Par frederic.chhum le 29/05/14

En l'absence d'écrit mentionnant la durée du travail et sa répartition, ceci fait présumer que l'emploi est à temps complet et il incombe à l'employeur qui conteste cette présomption de rapporter la preuve, d'une part, de la durée exacte hebdomadaire ou mensuelle convenue, d'autre part, que le salarié n'était pas placé dans l'impossibilité de prévoir à quel rythme il devait travailler et qu'il n'avait pas à se tenir constamment à la disposition de l'employeur.

Le 26 février 2001, M. X a été engagé par la société Pianos Labrousse en qualité de vendeur démonstrateur à temps partiel.

Le salarié a saisi la juridiction prud'homale d'une demande de requalification du contrat de travail à temps partiel en contrat de travail à temps plein et en paiement de diverses sommes à titre de rappels de salaires, de commissions, d'indemnité de requalification et de congés payés.

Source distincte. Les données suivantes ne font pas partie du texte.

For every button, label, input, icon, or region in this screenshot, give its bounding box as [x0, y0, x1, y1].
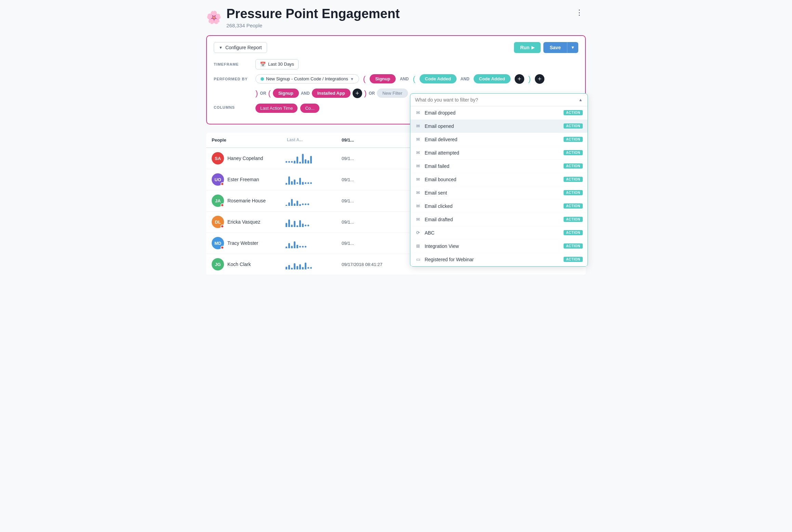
filter-item-abc[interactable]: ⟳ ABC ACTION [410, 226, 588, 240]
filter-label-integration-view: Integration View [425, 243, 459, 249]
spark-bar [296, 225, 298, 227]
performed-by-dropdown[interactable]: New Signup - Custom Code / Integrations … [255, 74, 359, 83]
performed-by-dropdown-label: New Signup - Custom Code / Integrations [266, 76, 348, 81]
spark-dot [305, 182, 306, 184]
action-badge-11: ACTION [564, 257, 582, 262]
sparkline-cell [281, 174, 336, 185]
spark-bar [291, 268, 293, 269]
add-filter-button-3[interactable]: + [353, 89, 362, 98]
abc-icon: ⟳ [415, 230, 421, 236]
top-actions: Run ▶ Save ▼ [514, 42, 578, 53]
filter-label-email-clicked: Email clicked [425, 203, 453, 209]
person-name: Ericka Vasquez [227, 219, 260, 225]
sparkline [286, 153, 332, 163]
play-icon: ▶ [531, 45, 534, 50]
filter-item-integration-view[interactable]: ⊞ Integration View ACTION [410, 240, 588, 253]
spark-bar [291, 199, 293, 206]
spark-dot [305, 246, 306, 248]
spark-bar [296, 157, 298, 163]
action-badge-7: ACTION [564, 203, 582, 209]
run-button[interactable]: Run ▶ [514, 42, 541, 53]
timeframe-row: TIMEFRAME 📅 Last 30 Days [214, 59, 578, 69]
filter-label-registered-webinar: Registered for Webinar [425, 257, 474, 262]
code-added-pill-2[interactable]: Code Added [474, 74, 511, 83]
performed-by-row: PERFORMED BY New Signup - Custom Code / … [214, 74, 578, 84]
chevron-down-icon: ▼ [219, 45, 223, 50]
spark-bar [288, 176, 290, 185]
spark-bar [302, 224, 304, 227]
or-label-1: OR [260, 91, 266, 96]
chevron-up-icon[interactable]: ▲ [579, 97, 583, 102]
configure-report-button[interactable]: ▼ Configure Report [214, 42, 267, 53]
person-name: Tracy Webster [227, 240, 258, 246]
close-paren-1: ) [528, 75, 531, 83]
spark-bar [294, 263, 295, 269]
spark-dot [286, 161, 287, 163]
code-added-pill-1[interactable]: Code Added [420, 74, 457, 83]
action-badge-8: ACTION [564, 217, 582, 222]
spark-bar [288, 243, 290, 248]
header-left: 🌸 Pressure Point Engagement 268,334 Peop… [206, 7, 400, 28]
spark-bar [288, 265, 290, 269]
save-dropdown-button[interactable]: ▼ [567, 42, 578, 53]
save-button[interactable]: Save [543, 42, 567, 53]
spark-dot [307, 225, 309, 226]
calendar-icon: 📅 [260, 62, 266, 67]
spark-bar [286, 183, 287, 185]
close-paren-pink: ) [255, 90, 258, 97]
person-cell: DL Ericka Vasquez [206, 212, 281, 232]
add-filter-button-1[interactable]: + [515, 74, 524, 84]
filter-search-input[interactable] [415, 97, 576, 103]
filter-label-email-opened: Email opened [425, 123, 454, 129]
spark-bar [291, 181, 293, 185]
spark-bar [307, 160, 309, 163]
person-name: Ester Freeman [227, 177, 259, 182]
action-badge-9: ACTION [564, 230, 582, 235]
spark-bar [310, 156, 312, 163]
open-paren-3: ( [268, 90, 270, 97]
header-title-area: Pressure Point Engagement 268,334 People [226, 7, 400, 28]
filter-item-email-delivered[interactable]: ✉ Email delivered ACTION [410, 133, 588, 146]
filter-item-email-drafted[interactable]: ✉ Email drafted ACTION [410, 213, 588, 226]
avatar: MD [212, 237, 224, 249]
signup-pill-1[interactable]: Signup [370, 74, 396, 83]
header-menu-button[interactable]: ⋮ [573, 7, 586, 18]
spark-dot [299, 246, 301, 248]
signup-pill-2[interactable]: Signup [273, 89, 299, 98]
columns-label: COLUMNS [214, 105, 251, 109]
spark-bar [294, 161, 295, 163]
configure-report-label: Configure Report [225, 45, 262, 50]
email-icon: ✉ [415, 123, 421, 129]
and-label-1: AND [400, 77, 409, 81]
filter-item-email-failed[interactable]: ✉ Email failed ACTION [410, 160, 588, 173]
and-label-2: AND [461, 77, 470, 81]
new-filter-button[interactable]: New Filter [377, 89, 408, 98]
filter-item-email-opened[interactable]: ✉ Email opened ACTION [410, 120, 588, 133]
spark-bar [291, 246, 293, 248]
open-paren-1: ( [363, 75, 366, 83]
spark-bar [294, 203, 295, 206]
filter-item-email-attempted[interactable]: ✉ Email attempted ACTION [410, 146, 588, 160]
action-badge-3: ACTION [564, 150, 582, 155]
email-icon: ✉ [415, 163, 421, 169]
filter-item-email-sent[interactable]: ✉ Email sent ACTION [410, 186, 588, 200]
filter-item-email-bounced[interactable]: ✉ Email bounced ACTION [410, 173, 588, 186]
person-name: Haney Copeland [227, 156, 263, 161]
spark-dot [291, 161, 293, 163]
filter-item-registered-webinar[interactable]: ▭ Registered for Webinar ACTION [410, 253, 588, 266]
person-cell: JA Rosemarie House [206, 190, 281, 211]
co-pill[interactable]: Co... [300, 104, 319, 113]
spark-bar [286, 205, 287, 206]
person-cell: UO Ester Freeman [206, 169, 281, 190]
last-action-time-pill[interactable]: Last Action Time [255, 104, 298, 113]
chevron-down-icon: ▼ [350, 77, 354, 81]
spark-dot [307, 267, 309, 269]
installed-app-pill[interactable]: Installed App [312, 89, 351, 98]
filter-item-email-clicked[interactable]: ✉ Email clicked ACTION [410, 200, 588, 213]
spark-dot [307, 203, 309, 205]
filter-item-email-dropped[interactable]: ✉ Email dropped ACTION [410, 106, 588, 120]
avatar: DL [212, 216, 224, 228]
spark-bar [291, 225, 293, 227]
timeframe-button[interactable]: 📅 Last 30 Days [255, 59, 299, 69]
add-filter-button-2[interactable]: + [535, 74, 544, 84]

Le salarié a été licencié le 29 décembre 2007, pour faute grave, en invoquant sa mauvaise foi dans l'exécution du contrat de travail dans la mesure où il prétendait que le travail était à temps plein et non partiel et où il avait créé de toutes pièces un litige, le refus réitéré de respecter les horaires et, de manière générale, l'indiscipline, l'entretien permanent d'une polémique sur la nature du contrat de travail (temps plein/ temps partiel), les perturbations à l'intérieur de l'entreprise (appels téléphoniques en direction de salariés de l'entreprise pour obtenir des attestations mensongères et aussi pour les menacer d'un prochain licenciement les concernant dans un but de déstabilisation).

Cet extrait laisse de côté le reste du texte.